Emily: Absolutely, and that would chime with what I was seeing and hearing around that time about people looking at stock piling as one of their priority contingency actions.

Mike: Yeah exactly, and the stock piling component was unusually large for this quarter as well.  So, that combined meant we got a good first quarter, but the trouble is that’s not sustainable, because they did this preparation, in the end they didn’t really need them, because now we have the extension.  Now we are expecting to see business investment continuing to fall again, resuming its previous trend for the second and third quarters and onwards until we get some more clarity.

Emily: Right, so that 1.6% I mentioned then, in the intro, have you moved away from that at all?

Mike: Yeah, it’s going to come down, anything between 1.2% to 1.4% is probably more appropriate.  We will find out more in a couple of weeks when we get an idea of whether household spending - which is a thing that really drives the economy - whether households have remained resilient in the second quarter as well.  They have done so far.  It is possible.  We have seen retail sales possibly soften a little bit in recent months.  That will be a really key data point, but our expectation is that growth can be pretty slow again this year, and probably below 1.4%.

Emily: Okay, and is that still based on the assumption of a smooth exit by the UK from the EU in October or some point thereafter?

Mike: Yes, our base case is still that there will be a Brexit agreement.  It will be a very brave economist to tell you, perhaps very naïve to tell you, exactly when that’s going to occur, but this assumption is still predicated on the UK leaving the EU with a deal, either in October or next year.

Emily: Right, okay. We talked before about the alternative scenarios, the higher growth type scenario and a lower growth type scenario.  Has anything changed in either of those, or do you still see the range of possibilities being broadly similar?

Mike: I would say that the possibilities for higher growth now look a little bit more far fetched than it did in January.  That’s not just because of the UK’s performance, but also about the global economy as a whole.  We have seen that the trade conflict between the US and China has deepened and being more prolonged.  The prospects of that being ended now seem quite remote for political and economic reasons.  We have seen a period where the European economy from growing above trend into 2016 and 2017, having a bad 2018, and now settling back to where it was before, which is growth of around 1.5% to 2% a year.  The global economy is a bit cooler than it was a year ago.  That again makes the prospect of a faster growth scenario in the UK driven by exports, for example, a bit more remote. Now, low growth….

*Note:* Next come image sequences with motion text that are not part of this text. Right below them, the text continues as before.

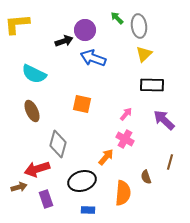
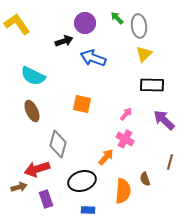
yellow L-shape: rotated 60 degrees clockwise
purple circle: moved 7 px up
cyan semicircle: moved 1 px left, 2 px down
brown semicircle: moved 1 px left, 2 px down
orange semicircle: moved 2 px up
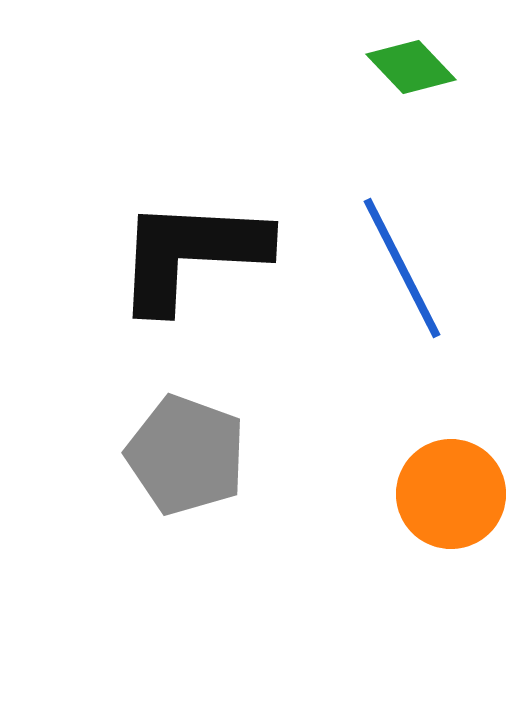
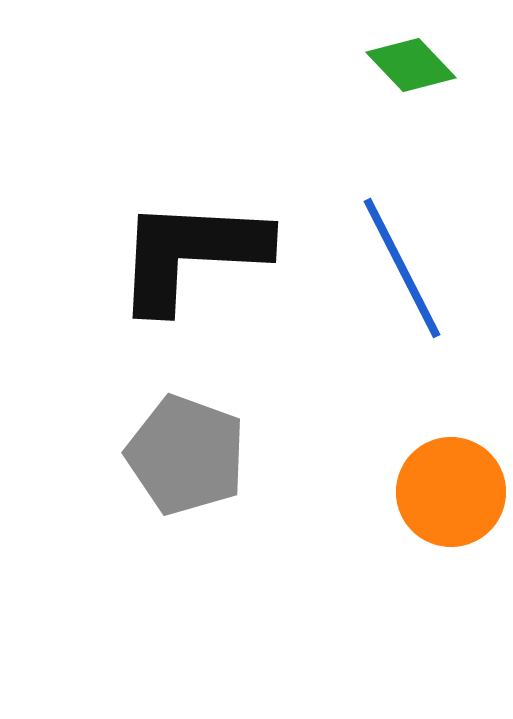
green diamond: moved 2 px up
orange circle: moved 2 px up
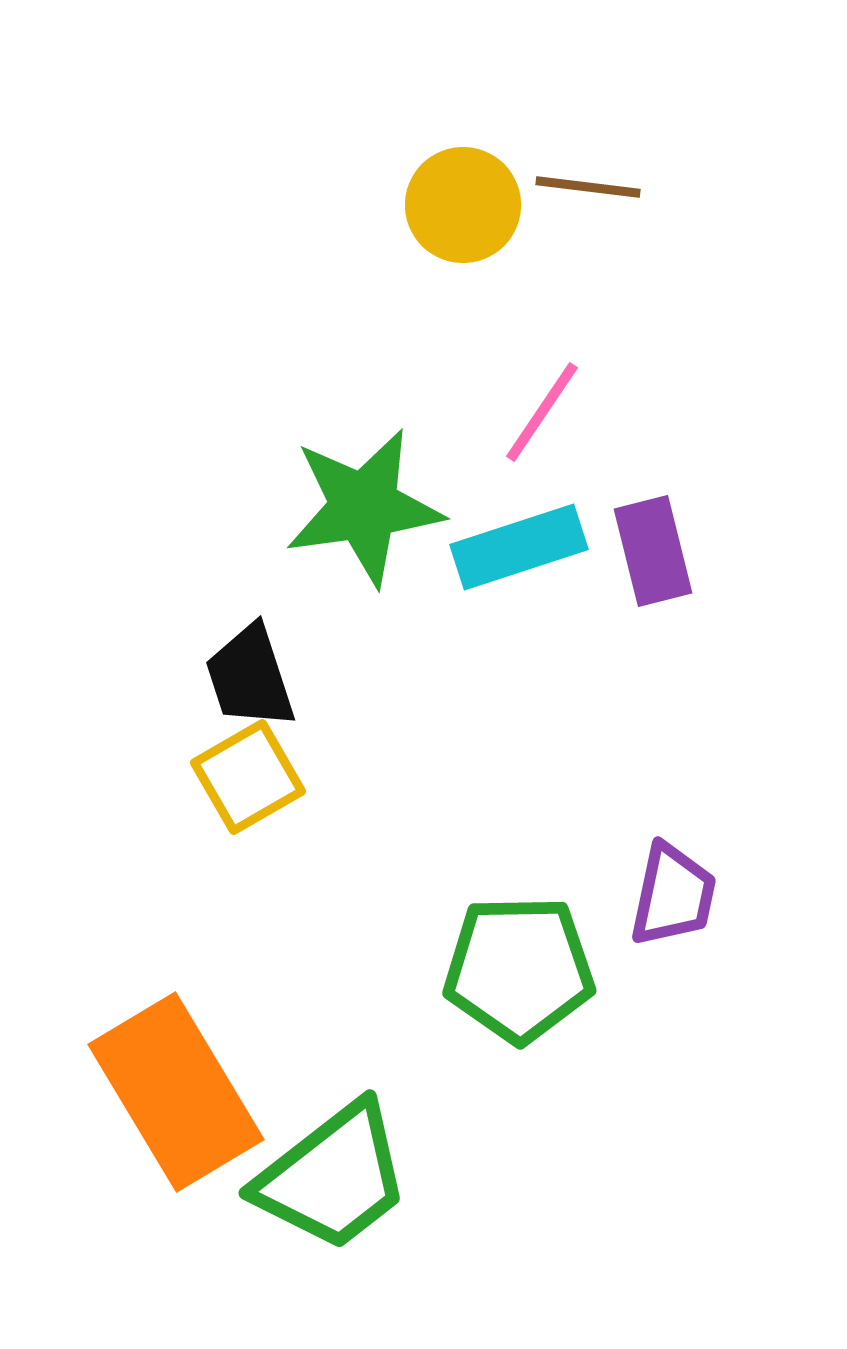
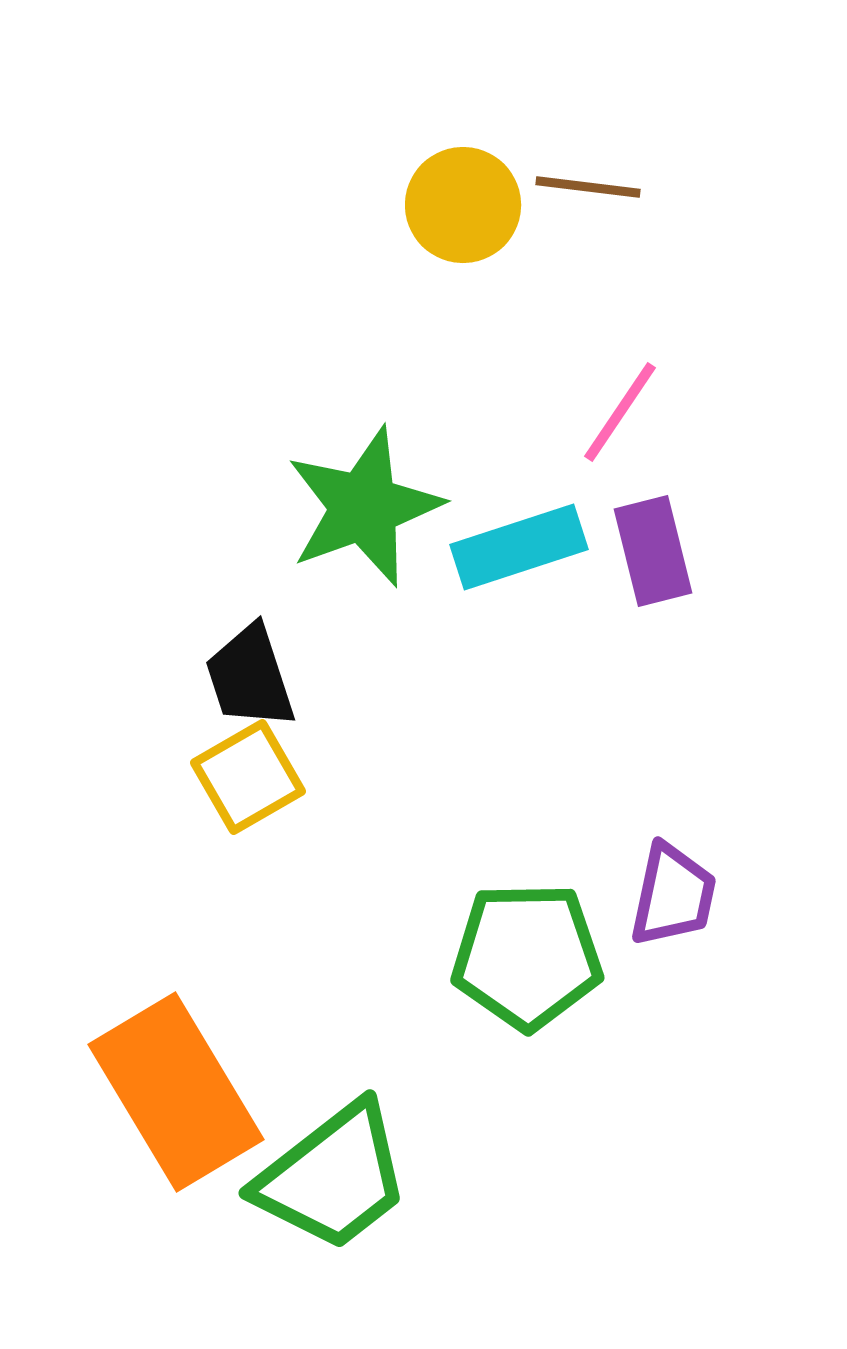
pink line: moved 78 px right
green star: rotated 12 degrees counterclockwise
green pentagon: moved 8 px right, 13 px up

Emily: Yeah, it’s a million dollar question.

Mike: Yeah, the prospects of the UK doing significantly worse than we are expecting is of course very closely linked to no deal.  We think a no deal outcome would be bad for the UK economy, we have been saying that for a long time. So if the prospects of political failure and no deal rise, then so does the prospect of a worse outcome for the UK economy.

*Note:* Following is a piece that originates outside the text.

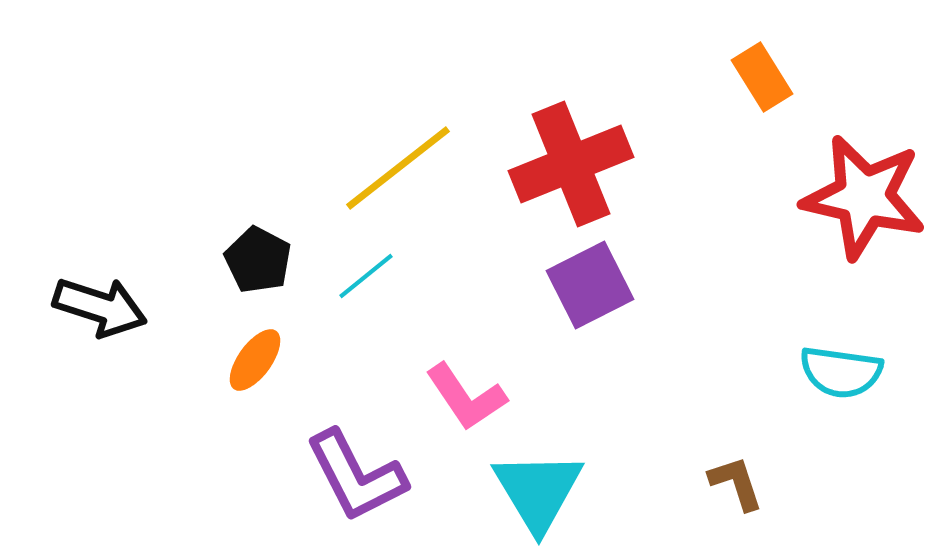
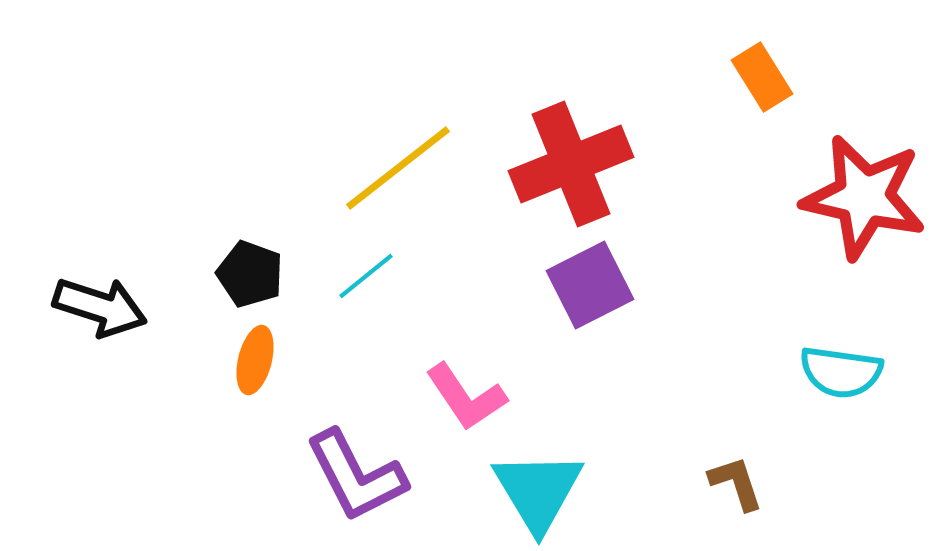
black pentagon: moved 8 px left, 14 px down; rotated 8 degrees counterclockwise
orange ellipse: rotated 22 degrees counterclockwise
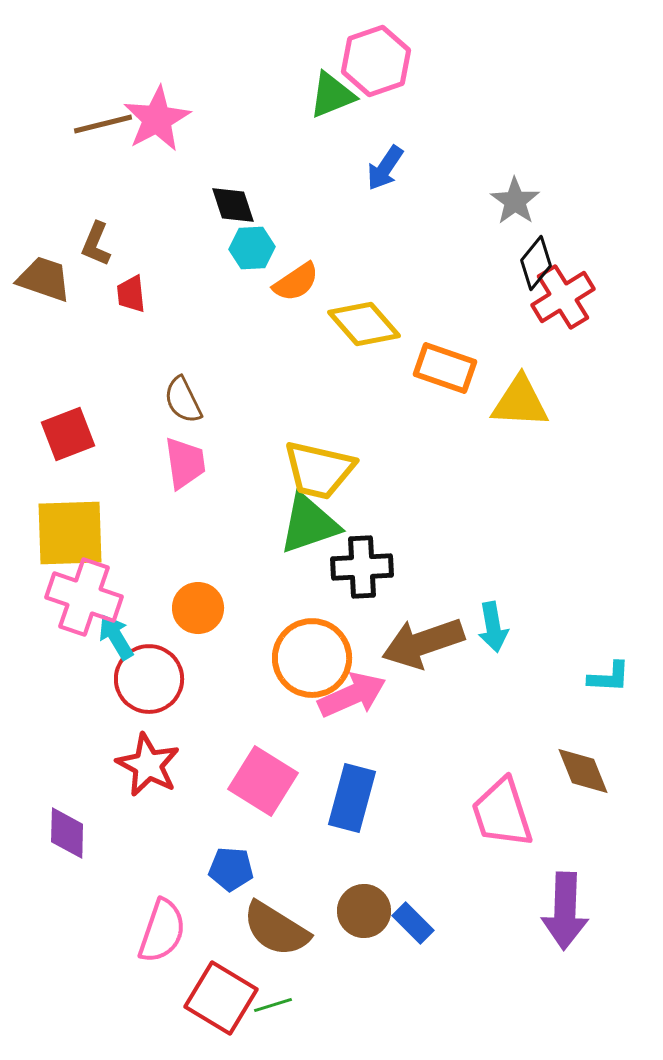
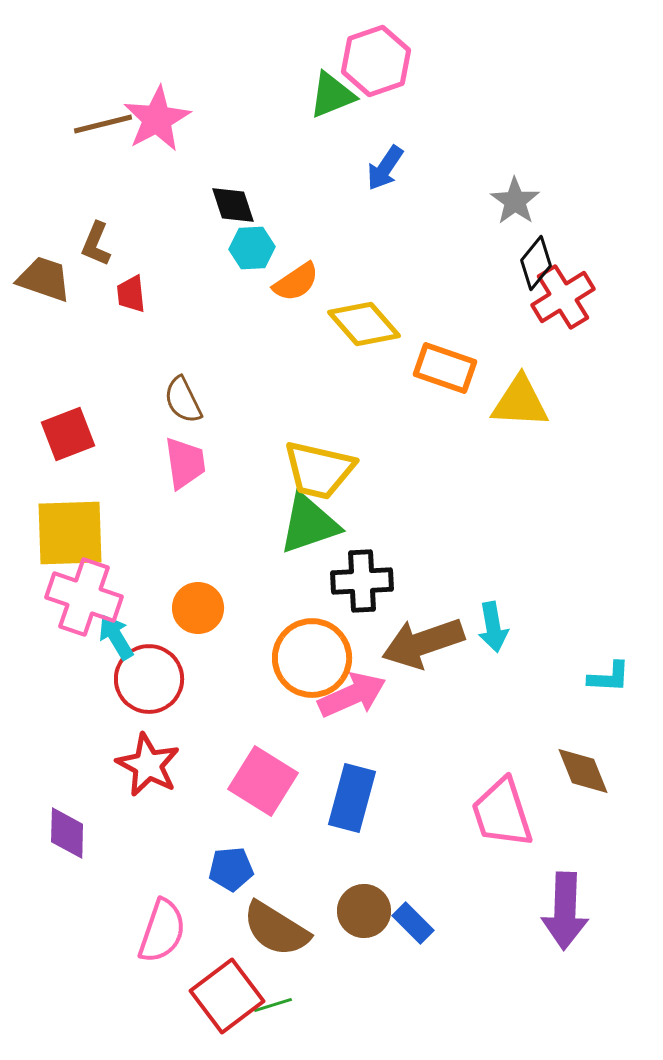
black cross at (362, 567): moved 14 px down
blue pentagon at (231, 869): rotated 9 degrees counterclockwise
red square at (221, 998): moved 6 px right, 2 px up; rotated 22 degrees clockwise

Emily: One of the things I took away from our conversation in January, you’ve reminded me of again there, is the fact that Brexit isn’t the only show in town in terms of economic projections, and remembering that there are bigger trends around the world that also have real implications for us here in the UK.

Mike: When we talked about things other than Brexit?

Emily: We did, I mean I can’t remember those times!  I want to get back to the point you made around preparations in the run up to March, because we’ve been thinking about it, within the beyond Brexit team, how we move away from looking at Brexit as a one off point in time phenomenon to the prevailing backdrop.  We’ve been using the phrase ‘Brexit as usual,’ because this uncertainty that businesses are operating within at the moment, isn’t even going to end if we get a deal or no deal, kind of, resolution on which scenario is in play.  There is then a prolonged period of uncertainty as that scenario plays out.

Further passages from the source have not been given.